3. Be Open to Different Ideas
Everyone has their strengths and weaknesses. If the project calls for creativity, don’t reproach the peer who is more prone to convergent thinking. Find a middle ground that all team members can agree upon and work from there. If you want everyone in your group to feel appreciated, the best way to do that is to openly listen to each point of view.
4. Create a Plan
It’s never a good idea to just dive into a project and expect that everyone understands what to do and when to do it. Even after you have delegated tasks to each team member, create a solid plan describing particular items assigned to every person and when those tasks should be completed. Don’t forget to schedule regular group meetings to assure everyone is moving in the same direction.
5. Communicate with each other
There are many ways to communicate and, as a team, it needs to be defined which ways work best for your specific group. Emails, phone calls, Facebook groups and Tweets are all great, but it’s highly recommend to use Gmail and Google Documents to work effectively.

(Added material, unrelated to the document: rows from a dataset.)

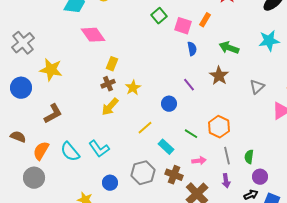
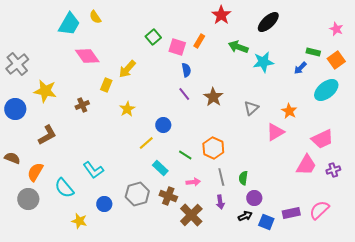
green arrow: (229, 48) -> (238, 47), moved
brown cross: (108, 84) -> (82, 105), moved
purple line: (189, 85) -> (184, 94), moved
yellow arrow: (110, 107) -> (127, 69), moved
yellow line: (145, 128) -> (146, 143), moved
cyan semicircle: (70, 152) -> (64, 188), moved

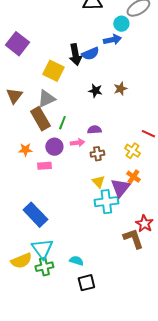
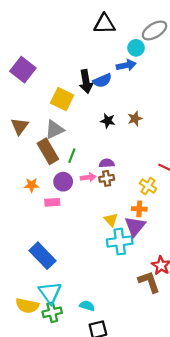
brown cross: (97, 154) -> (107, 178), moved
orange cross: (133, 177) -> (139, 209), moved, turned -32
yellow semicircle: (21, 261) -> (27, 306), turned 35

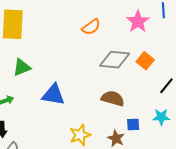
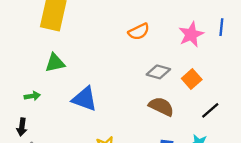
gray diamond: (115, 60) -> (158, 72), size x0.7
brown semicircle: (113, 98) -> (161, 106), moved

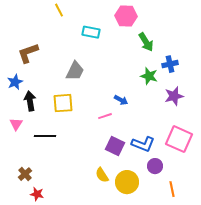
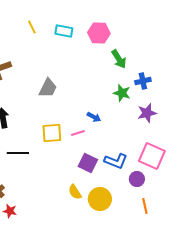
cyan rectangle: (91, 32) -> (64, 31), moved
yellow square: (63, 103) -> (52, 133), moved
purple circle: (155, 166) -> (137, 179), moved

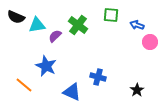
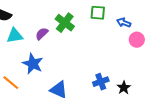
cyan triangle: (37, 25) -> (15, 36), moved
blue cross: (98, 77) -> (101, 82), moved, turned -35

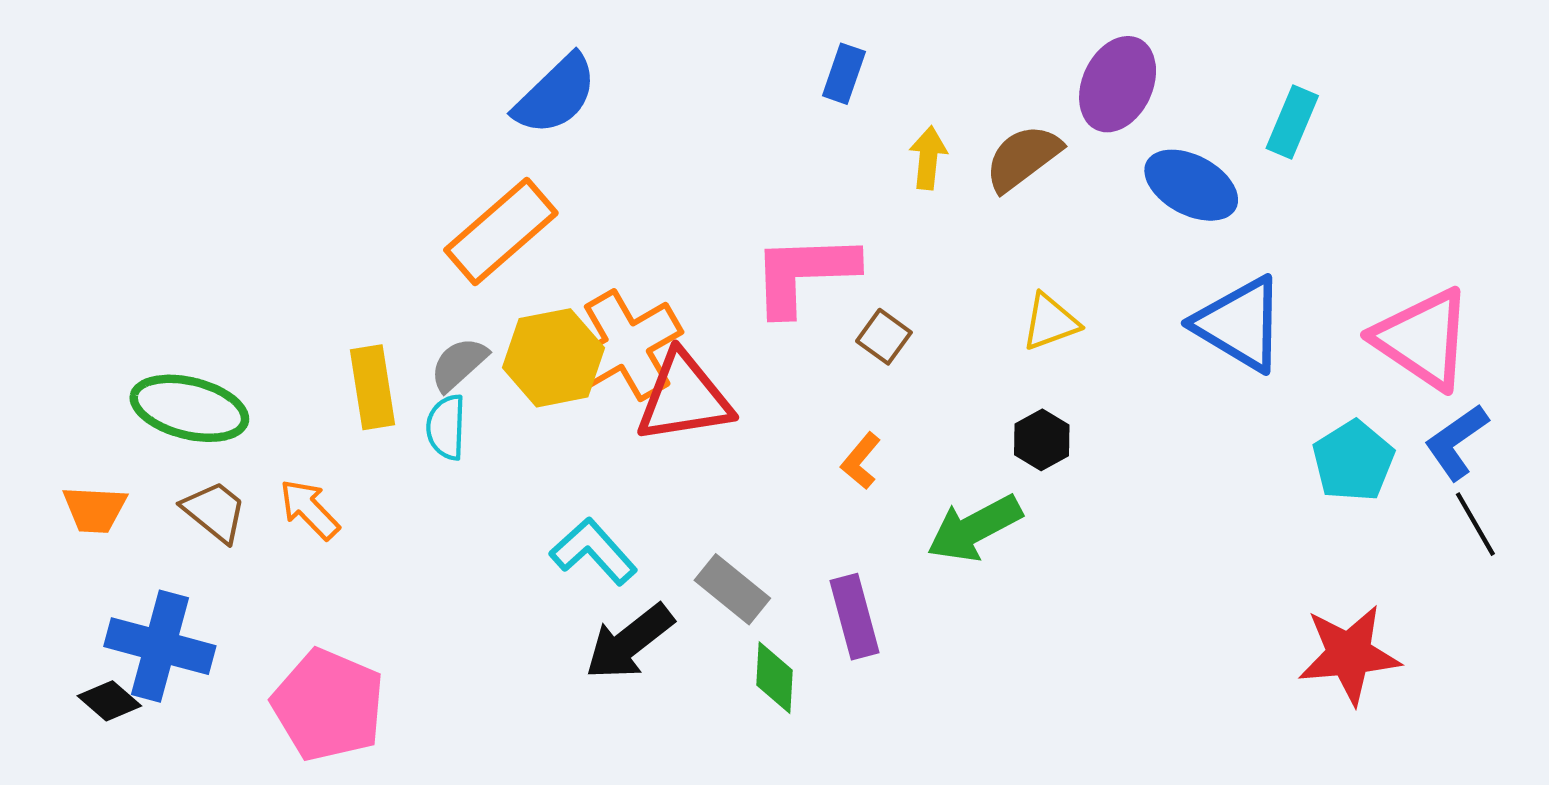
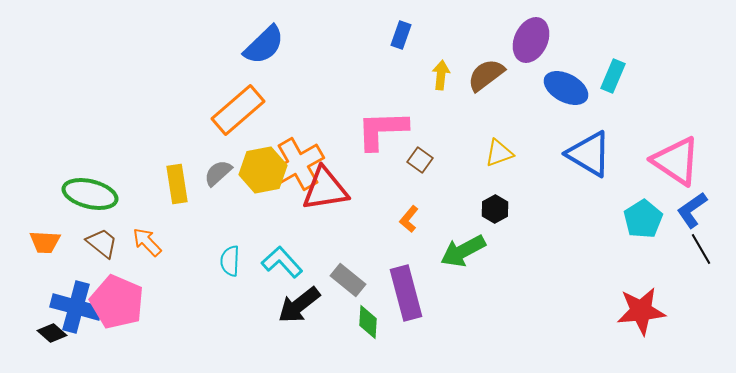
cyan rectangle: (1292, 122) -> (613, 76), moved
cyan semicircle: (446, 427) -> (230, 261), moved
purple rectangle: (854, 617) -> (406, 293), size x1.4
pink pentagon: (328, 705) -> (117, 302), moved

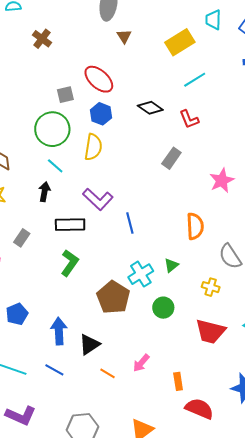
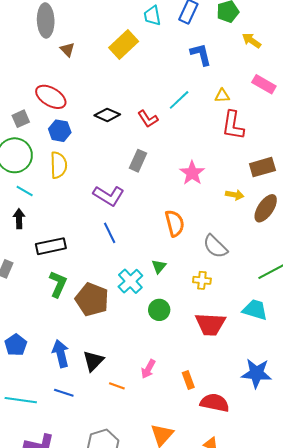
cyan line: (195, 80) -> (179, 100), moved
purple L-shape: (98, 199) -> (109, 196), moved
brown pentagon: (113, 297) -> (92, 299), moved

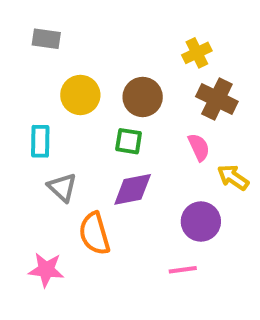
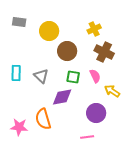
yellow circle: (80, 95) -> (49, 31), moved
green square: (129, 141) -> (73, 77), moved
gray triangle: (62, 187) -> (41, 76), moved
pink star: (46, 270) -> (19, 127), moved

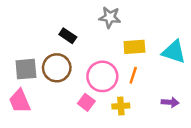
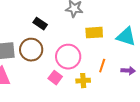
orange line: (133, 75) -> (102, 66), moved
purple arrow: (170, 102) -> (128, 71), moved

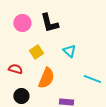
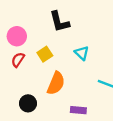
pink circle: (22, 23) -> (17, 36), moved
red semicircle: (15, 69) -> (18, 60), moved, turned -72

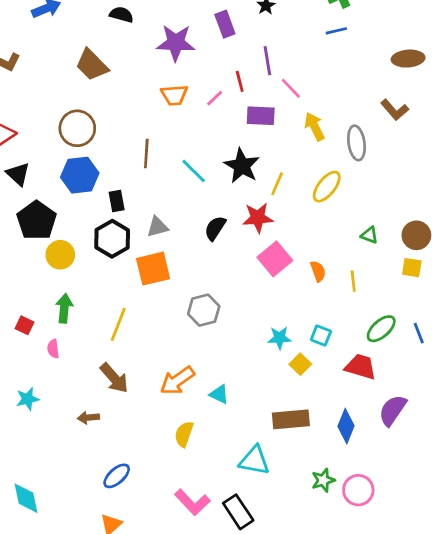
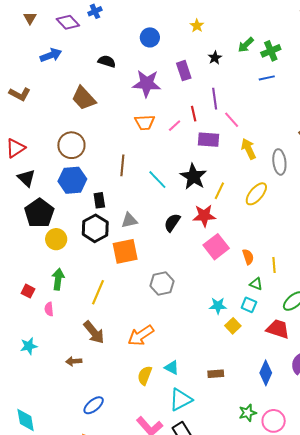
green triangle: (369, 235) -> (256, 284), moved
cyan triangle: (219, 394) -> (172, 368), moved
brown rectangle: (291, 419) -> (216, 374), moved, size x0.6
cyan triangle: (254, 460) -> (181, 400), moved, turned -40

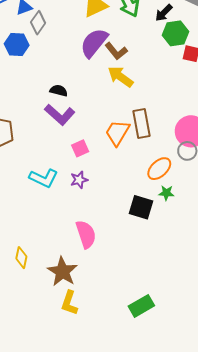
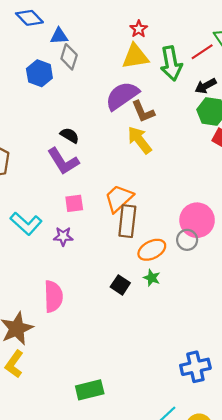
gray diamond: (38, 23) -> (69, 57), turned -35
brown rectangle: (141, 123) -> (127, 221), moved
black square: (141, 207) -> (120, 285), size x0.7

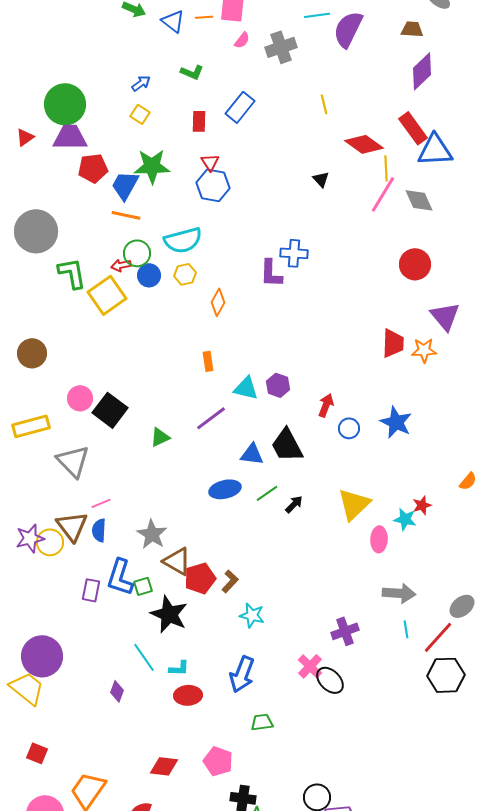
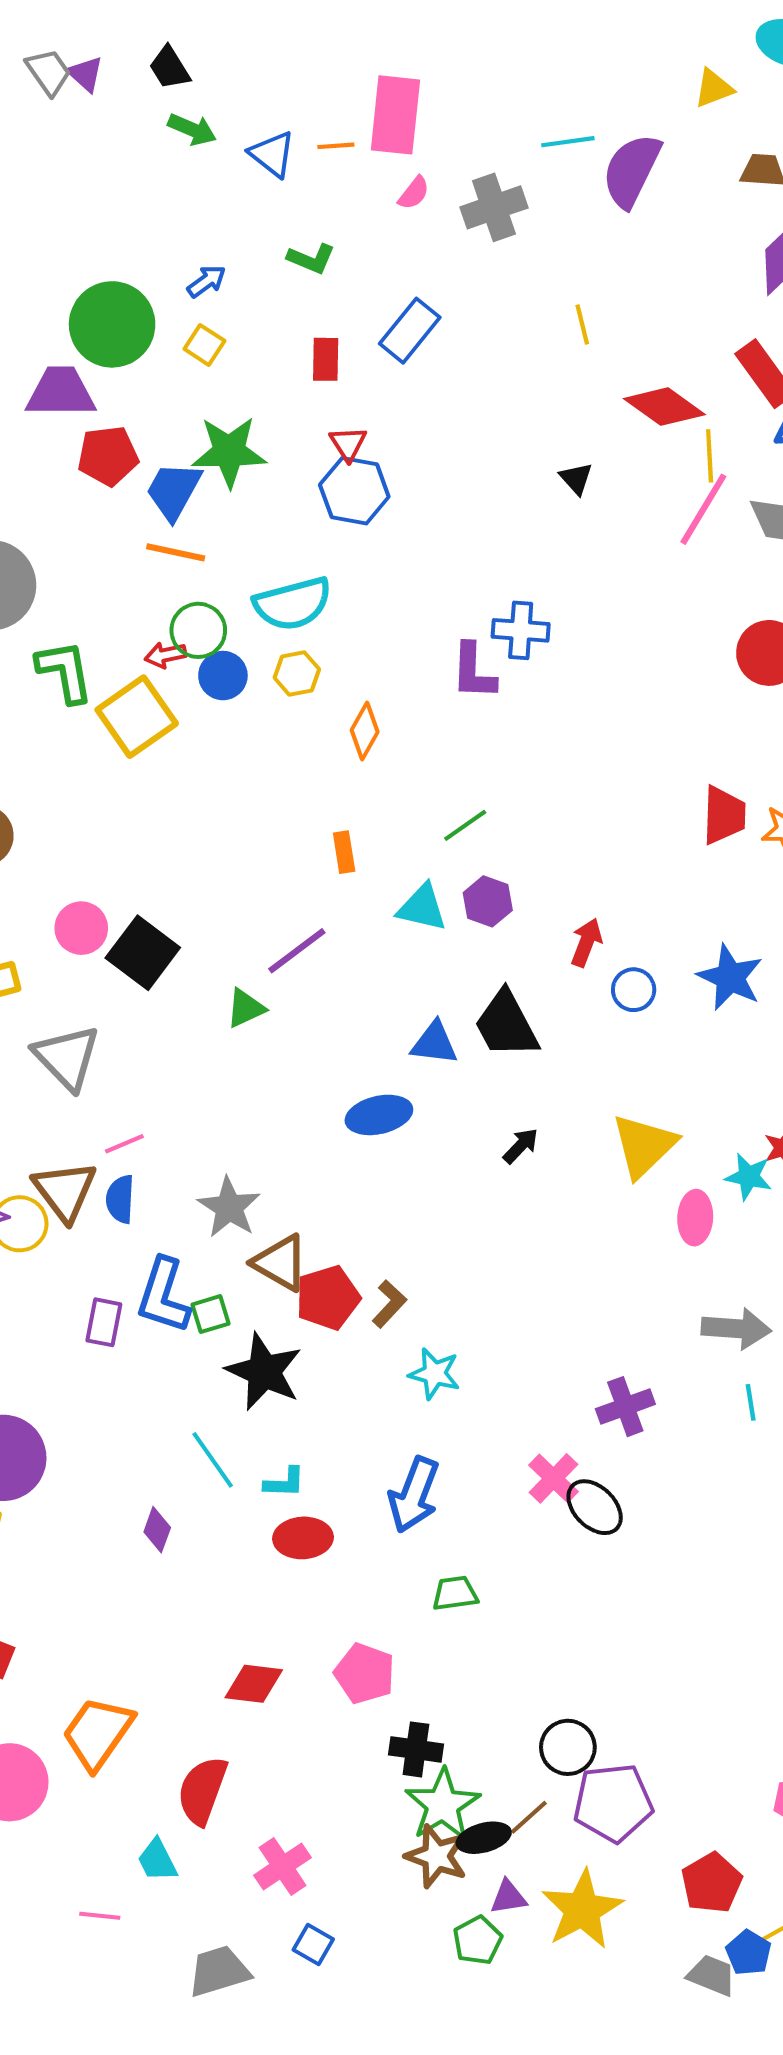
green circle: (65, 104) -> (112, 324), moved
purple line: (211, 418) -> (297, 951), moved
green line: (267, 493) -> (465, 825), moved

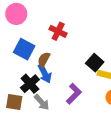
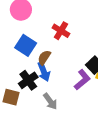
purple L-shape: (74, 94) -> (82, 80), moved
gray arrow: (42, 102) -> (50, 101), moved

In addition to it, there are a myriad of task management apps that can help you not only survive but conquer group projects.
6. Don’t Procrastinate
It’s also important not to put off your tasks until the last minute. You will only create excessive stress for yourself and perhaps put your team grade at risk. Tackle assignments early, giving yourself plenty of time to ask questions or make changes, if it’s necessary. If everyone stays on task, you will be more confident in your final product and might actually have fun during your presentation.
7. Stay Positive
Group projects can be stressful at times, but they are not going away anytime soon. Try to stay positive when working in your group. Your optimistic attitude will rub off on your team members, and it will help in making the atmosphere all the more auspicious, and hopefully ease any tension.